If nchains is set to 1, this is updated in Jagsmodel() if dic and/or popt is requested. Jags needs minimally 2 chains to compute those.

The input data for the line example is in below data dictionary:

data = Dict(
  "x" => [1, 2, 3, 4, 5],
  "y" => [1, 3, 3, 3, 5],
  "n" => 5
)

println("Input observed data dictionary:")
data |> display

Next define an array of dictionaries with initial values for parameters. If the array of dictionaries has not enough elements, the elements will be recycled for chains/commands:

inits = [
  Dict("alpha" => 0,"beta" => 0,"tau" => 1),
  Dict("alpha" => 1,"beta" => 2,"tau" => 1),
  Dict("alpha" => 3,"beta" => 3,"tau" => 2),
  Dict("alpha" => 5,"beta" => 2,"tau" => 5)
]

#### Note: Multiple init sets is the best option to get independent chains.

println("\nInput initial values dictionary:")
inits |> display
println()

Run the mcmc simulation, passing in the model, the data, the initial values and the working directory. If 'inits' is a single dictionary, it needs to be passed in as '[inits]', see the Bones example.

sim = jags(jagsmodel, data, inits, ProjDir)
describe(sim)
println()

Running a Jags script, some details

Jags.jl really only consists of 2 functions, Jagsmodel() and jags().

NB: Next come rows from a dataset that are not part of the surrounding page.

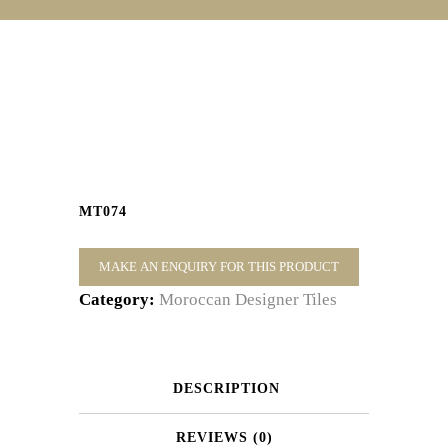
MT074
Category:
Moroccan Designer Tiles
DESCRIPTION
REVIEWS (0)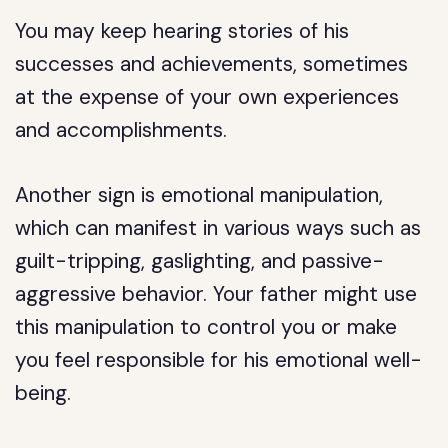
You may keep hearing stories of his
successes and achievements, sometimes
at the expense of your own experiences
and accomplishments.
Another sign is emotional manipulation,
which can manifest in various ways such as
guilt-tripping, gaslighting, and passive-
aggressive behavior. Your father might use
this manipulation to control you or make
you feel responsible for his emotional well-
being.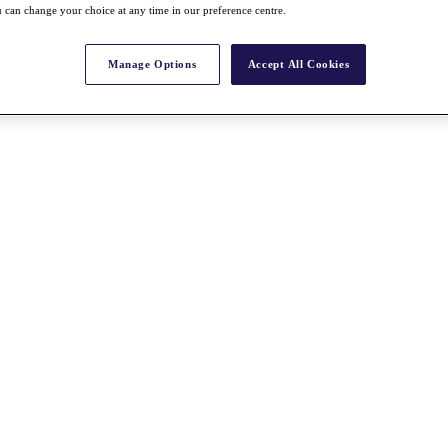
 can change your choice at any time in our preference centre.
Manage Options
Accept All Cookies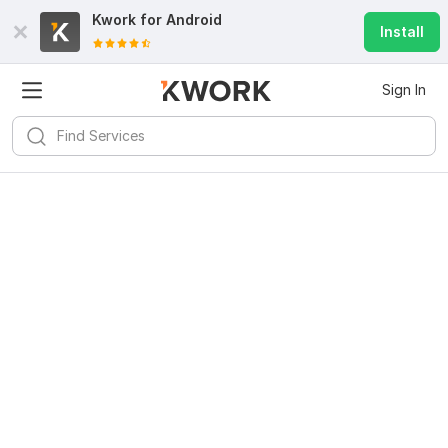
Kwork for
Android
Install
Sign In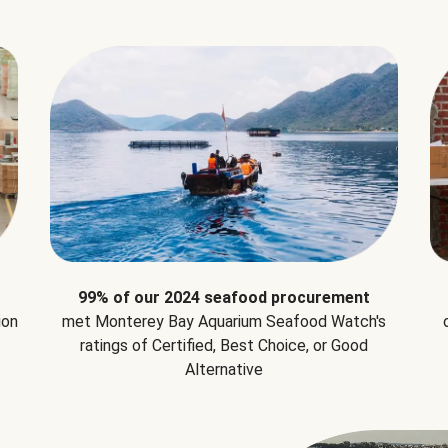
99% of our 2024 seafood procurement
ion
met Monterey Bay Aquarium Seafood Watch's
ratings of Certified, Best Choice, or Good
Alternative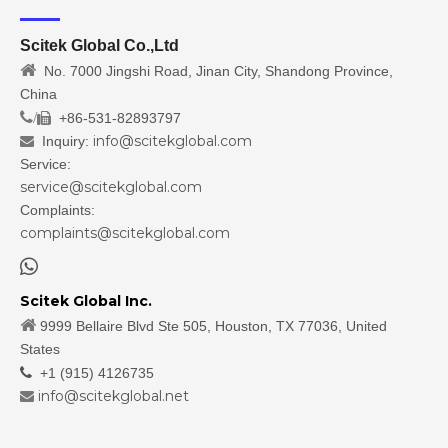
Scitek Global Co.,Ltd

No. 7000 Jingshi Road, Jinan City, Shandong Province,
China
/
+86-531-82893797

info@scitekglobal.com
Inquiry:

Service:
service@scitekglobal.com
Complaints:
complaints@scitekglobal.com

Scitek Global Inc.

9999 Bellaire Blvd Ste 505, Houston, TX 77036, United
States

+1 (915) 4126735
info@scitekglobal.net
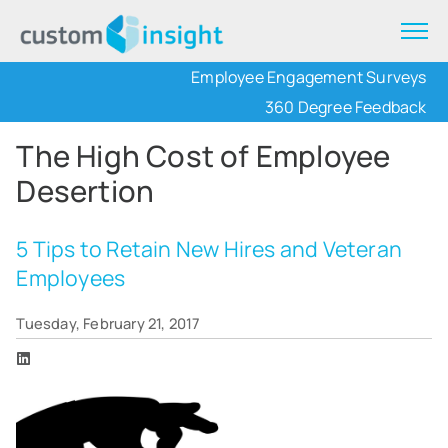
Employee Engagement Surveys
360 Degree Feedback
The High Cost of Employee
Desertion
5 Tips to Retain New Hires and Veteran
Employees
Tuesday, February 21, 2017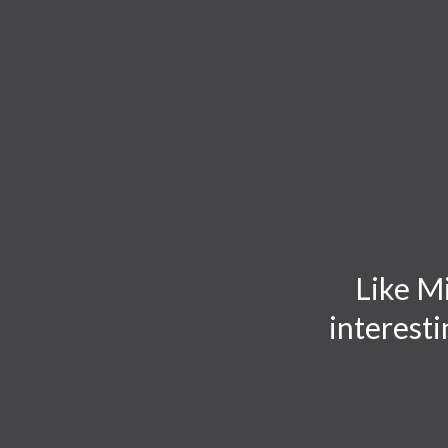
TOGGLE
MENU
Like Mi
interesti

Jagsmodel() is used to define and set up the basic structure to run a simulation. The full signature of Jagsmodel() is:

function Jagsmodel(;
  name="Noname",
  model="",
  ncommands=1,
  nchains=4,
  adapt=1000,
  nsamples=10000,
  thin=10,
  jagsthin=1,
  monitor=Dict(),
  deviance=false,
  dic=false,
  popt=false,
  updatejagsfile=true,
  pdir=pwd())

All arguments are keyword arguments and have default values, although usually at least the name and model arguments will be provided.

After a Jagsmodel has been created, the workhorse function jags() is called to run the simulation, passing in the Jagsmodel, the data and the initialization for the chains.

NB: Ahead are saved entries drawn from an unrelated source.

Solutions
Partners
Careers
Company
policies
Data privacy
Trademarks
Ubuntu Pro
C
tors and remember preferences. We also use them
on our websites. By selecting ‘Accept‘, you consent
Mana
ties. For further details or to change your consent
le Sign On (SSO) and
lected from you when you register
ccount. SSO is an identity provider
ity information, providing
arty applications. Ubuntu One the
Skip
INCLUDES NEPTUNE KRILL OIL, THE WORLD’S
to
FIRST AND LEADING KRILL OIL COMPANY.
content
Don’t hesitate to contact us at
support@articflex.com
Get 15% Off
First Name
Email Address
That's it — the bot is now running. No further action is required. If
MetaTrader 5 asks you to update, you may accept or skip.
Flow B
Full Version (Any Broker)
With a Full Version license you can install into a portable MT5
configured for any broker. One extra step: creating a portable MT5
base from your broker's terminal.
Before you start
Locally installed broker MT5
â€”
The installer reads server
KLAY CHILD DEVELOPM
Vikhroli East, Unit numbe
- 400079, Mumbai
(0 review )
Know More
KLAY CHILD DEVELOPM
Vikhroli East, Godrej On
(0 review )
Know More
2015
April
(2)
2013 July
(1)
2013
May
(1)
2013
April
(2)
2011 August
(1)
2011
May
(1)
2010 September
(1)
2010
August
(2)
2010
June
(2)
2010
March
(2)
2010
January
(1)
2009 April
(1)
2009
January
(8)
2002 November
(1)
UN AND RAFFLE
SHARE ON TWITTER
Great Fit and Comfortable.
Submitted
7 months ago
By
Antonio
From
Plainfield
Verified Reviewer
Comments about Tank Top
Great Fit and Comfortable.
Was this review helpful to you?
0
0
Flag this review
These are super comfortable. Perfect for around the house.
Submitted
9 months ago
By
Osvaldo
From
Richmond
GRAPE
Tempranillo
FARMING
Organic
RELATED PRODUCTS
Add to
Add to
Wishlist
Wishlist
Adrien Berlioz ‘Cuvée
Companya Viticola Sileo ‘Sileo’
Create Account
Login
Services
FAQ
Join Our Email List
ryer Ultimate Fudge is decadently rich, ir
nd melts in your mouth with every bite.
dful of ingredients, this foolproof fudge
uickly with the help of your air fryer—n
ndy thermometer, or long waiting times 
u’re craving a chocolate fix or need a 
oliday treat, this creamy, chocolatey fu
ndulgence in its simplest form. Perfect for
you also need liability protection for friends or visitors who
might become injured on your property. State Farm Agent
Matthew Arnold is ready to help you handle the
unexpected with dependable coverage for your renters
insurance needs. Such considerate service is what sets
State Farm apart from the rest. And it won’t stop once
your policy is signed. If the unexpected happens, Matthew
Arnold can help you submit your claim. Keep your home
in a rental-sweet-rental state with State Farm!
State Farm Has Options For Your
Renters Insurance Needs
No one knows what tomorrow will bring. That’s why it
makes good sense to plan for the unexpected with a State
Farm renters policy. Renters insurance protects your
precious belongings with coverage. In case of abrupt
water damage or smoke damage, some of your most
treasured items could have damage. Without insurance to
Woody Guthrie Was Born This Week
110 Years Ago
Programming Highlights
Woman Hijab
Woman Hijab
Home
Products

As Jags needs quite a few input files and produces several output files, these are all stored in a subdirectory of the working directory, typically called 'tmp'.

The full signature of jags() is:

function jags(
  model::Jagsmodel,
  data::Dict{String, Any}=Dict{String, Any}(),
  init::Array{Dict{String, Any}, 1} = Dict{String, Any}[],
  ProjDir=pwd();
  updatedatafile::Bool=true,
  updateinitfiles::Bool=true
  )

All parameters to compile and run the Jags script are implicitly passed in through the model argument.

The Line2 example shows how to run multiple Jags simulations in parallel. The most simple case, e.g. 4 commands, each with a single chain, can be initialized with an 'inits' like shown below:

inits = [
  Dict("alpha" => 0,"beta" => 0,"tau" => 1,".RNG.name" => "base::Wichmann-Hill"),
  Dict("alpha" => 1,"beta" => 2,"tau" => 1,".RNG.name" => "base::Marsaglia-Multicarry"),
  Dict("alpha" => 3,"beta" => 3,"tau" => 2,".RNG.name" => "base::Super-Duper"),
  Dict("alpha" => 5,"beta" => 2,"tau" => 5,".RNG.name" => "base::Mersenne-Twister")
]

The first entry in the 'inits' array will be passed into the first chain in the first command process, the second entry to the second process, etc. A second chain in the first command would be initialized with the second entry, etc.

To do

More features will be added as requested by users and as time permits. Please file an issue/comment/request.

Note 1: In order to support platforms other than OS X, help is needed to test on such platforms.